:: Exercise brief ::
Which lines of the listing below contain the word "après"? Return them.

:: Provided entries ::
'''
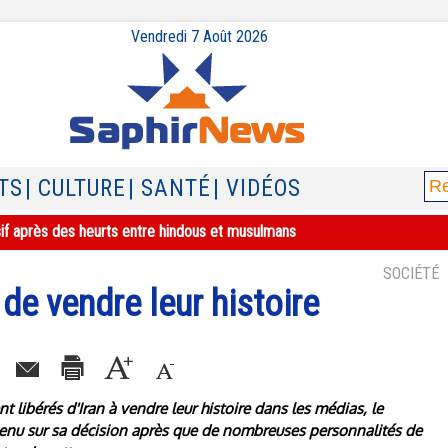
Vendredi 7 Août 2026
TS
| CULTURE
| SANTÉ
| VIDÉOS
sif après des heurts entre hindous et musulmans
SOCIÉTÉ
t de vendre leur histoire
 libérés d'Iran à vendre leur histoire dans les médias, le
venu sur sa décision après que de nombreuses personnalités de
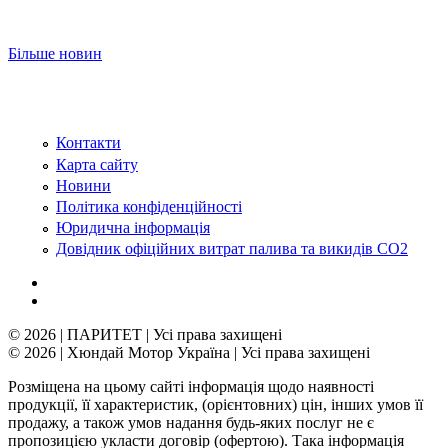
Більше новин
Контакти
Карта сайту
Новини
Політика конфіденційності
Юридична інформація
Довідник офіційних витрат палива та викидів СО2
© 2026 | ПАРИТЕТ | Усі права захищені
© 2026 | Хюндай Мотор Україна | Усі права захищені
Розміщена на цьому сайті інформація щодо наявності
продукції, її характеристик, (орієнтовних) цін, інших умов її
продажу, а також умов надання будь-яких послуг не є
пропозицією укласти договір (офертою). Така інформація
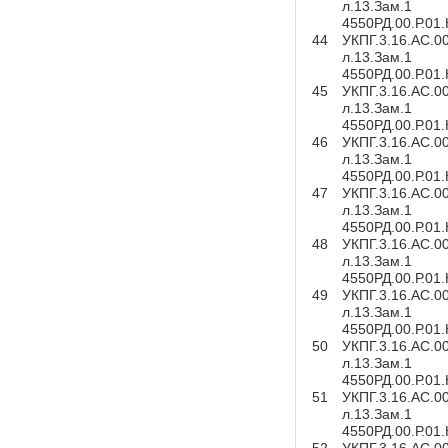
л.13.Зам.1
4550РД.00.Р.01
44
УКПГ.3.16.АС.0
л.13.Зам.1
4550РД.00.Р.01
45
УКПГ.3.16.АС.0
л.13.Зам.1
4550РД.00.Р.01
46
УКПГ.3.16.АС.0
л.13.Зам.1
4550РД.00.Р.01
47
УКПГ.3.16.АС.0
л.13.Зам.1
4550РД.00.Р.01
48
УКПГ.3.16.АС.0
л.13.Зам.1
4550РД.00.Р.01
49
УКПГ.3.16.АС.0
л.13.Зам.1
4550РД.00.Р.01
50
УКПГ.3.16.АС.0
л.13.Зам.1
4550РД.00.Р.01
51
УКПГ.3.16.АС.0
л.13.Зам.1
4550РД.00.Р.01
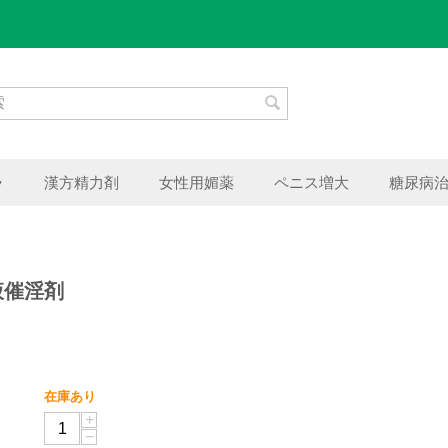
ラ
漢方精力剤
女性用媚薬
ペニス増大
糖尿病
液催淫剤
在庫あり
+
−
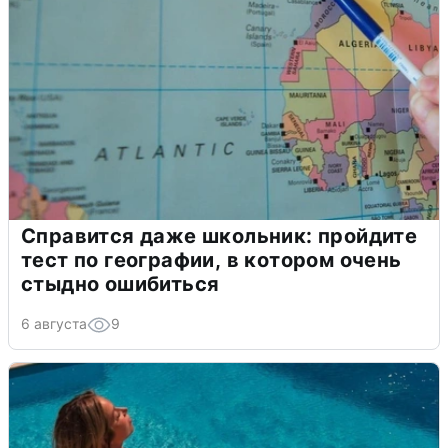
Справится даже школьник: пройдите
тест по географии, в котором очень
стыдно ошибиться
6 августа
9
'''
:: Answer section ::
sif après des heurts entre hindous et musulmans
venu sur sa décision après que de nombreuses personnalités de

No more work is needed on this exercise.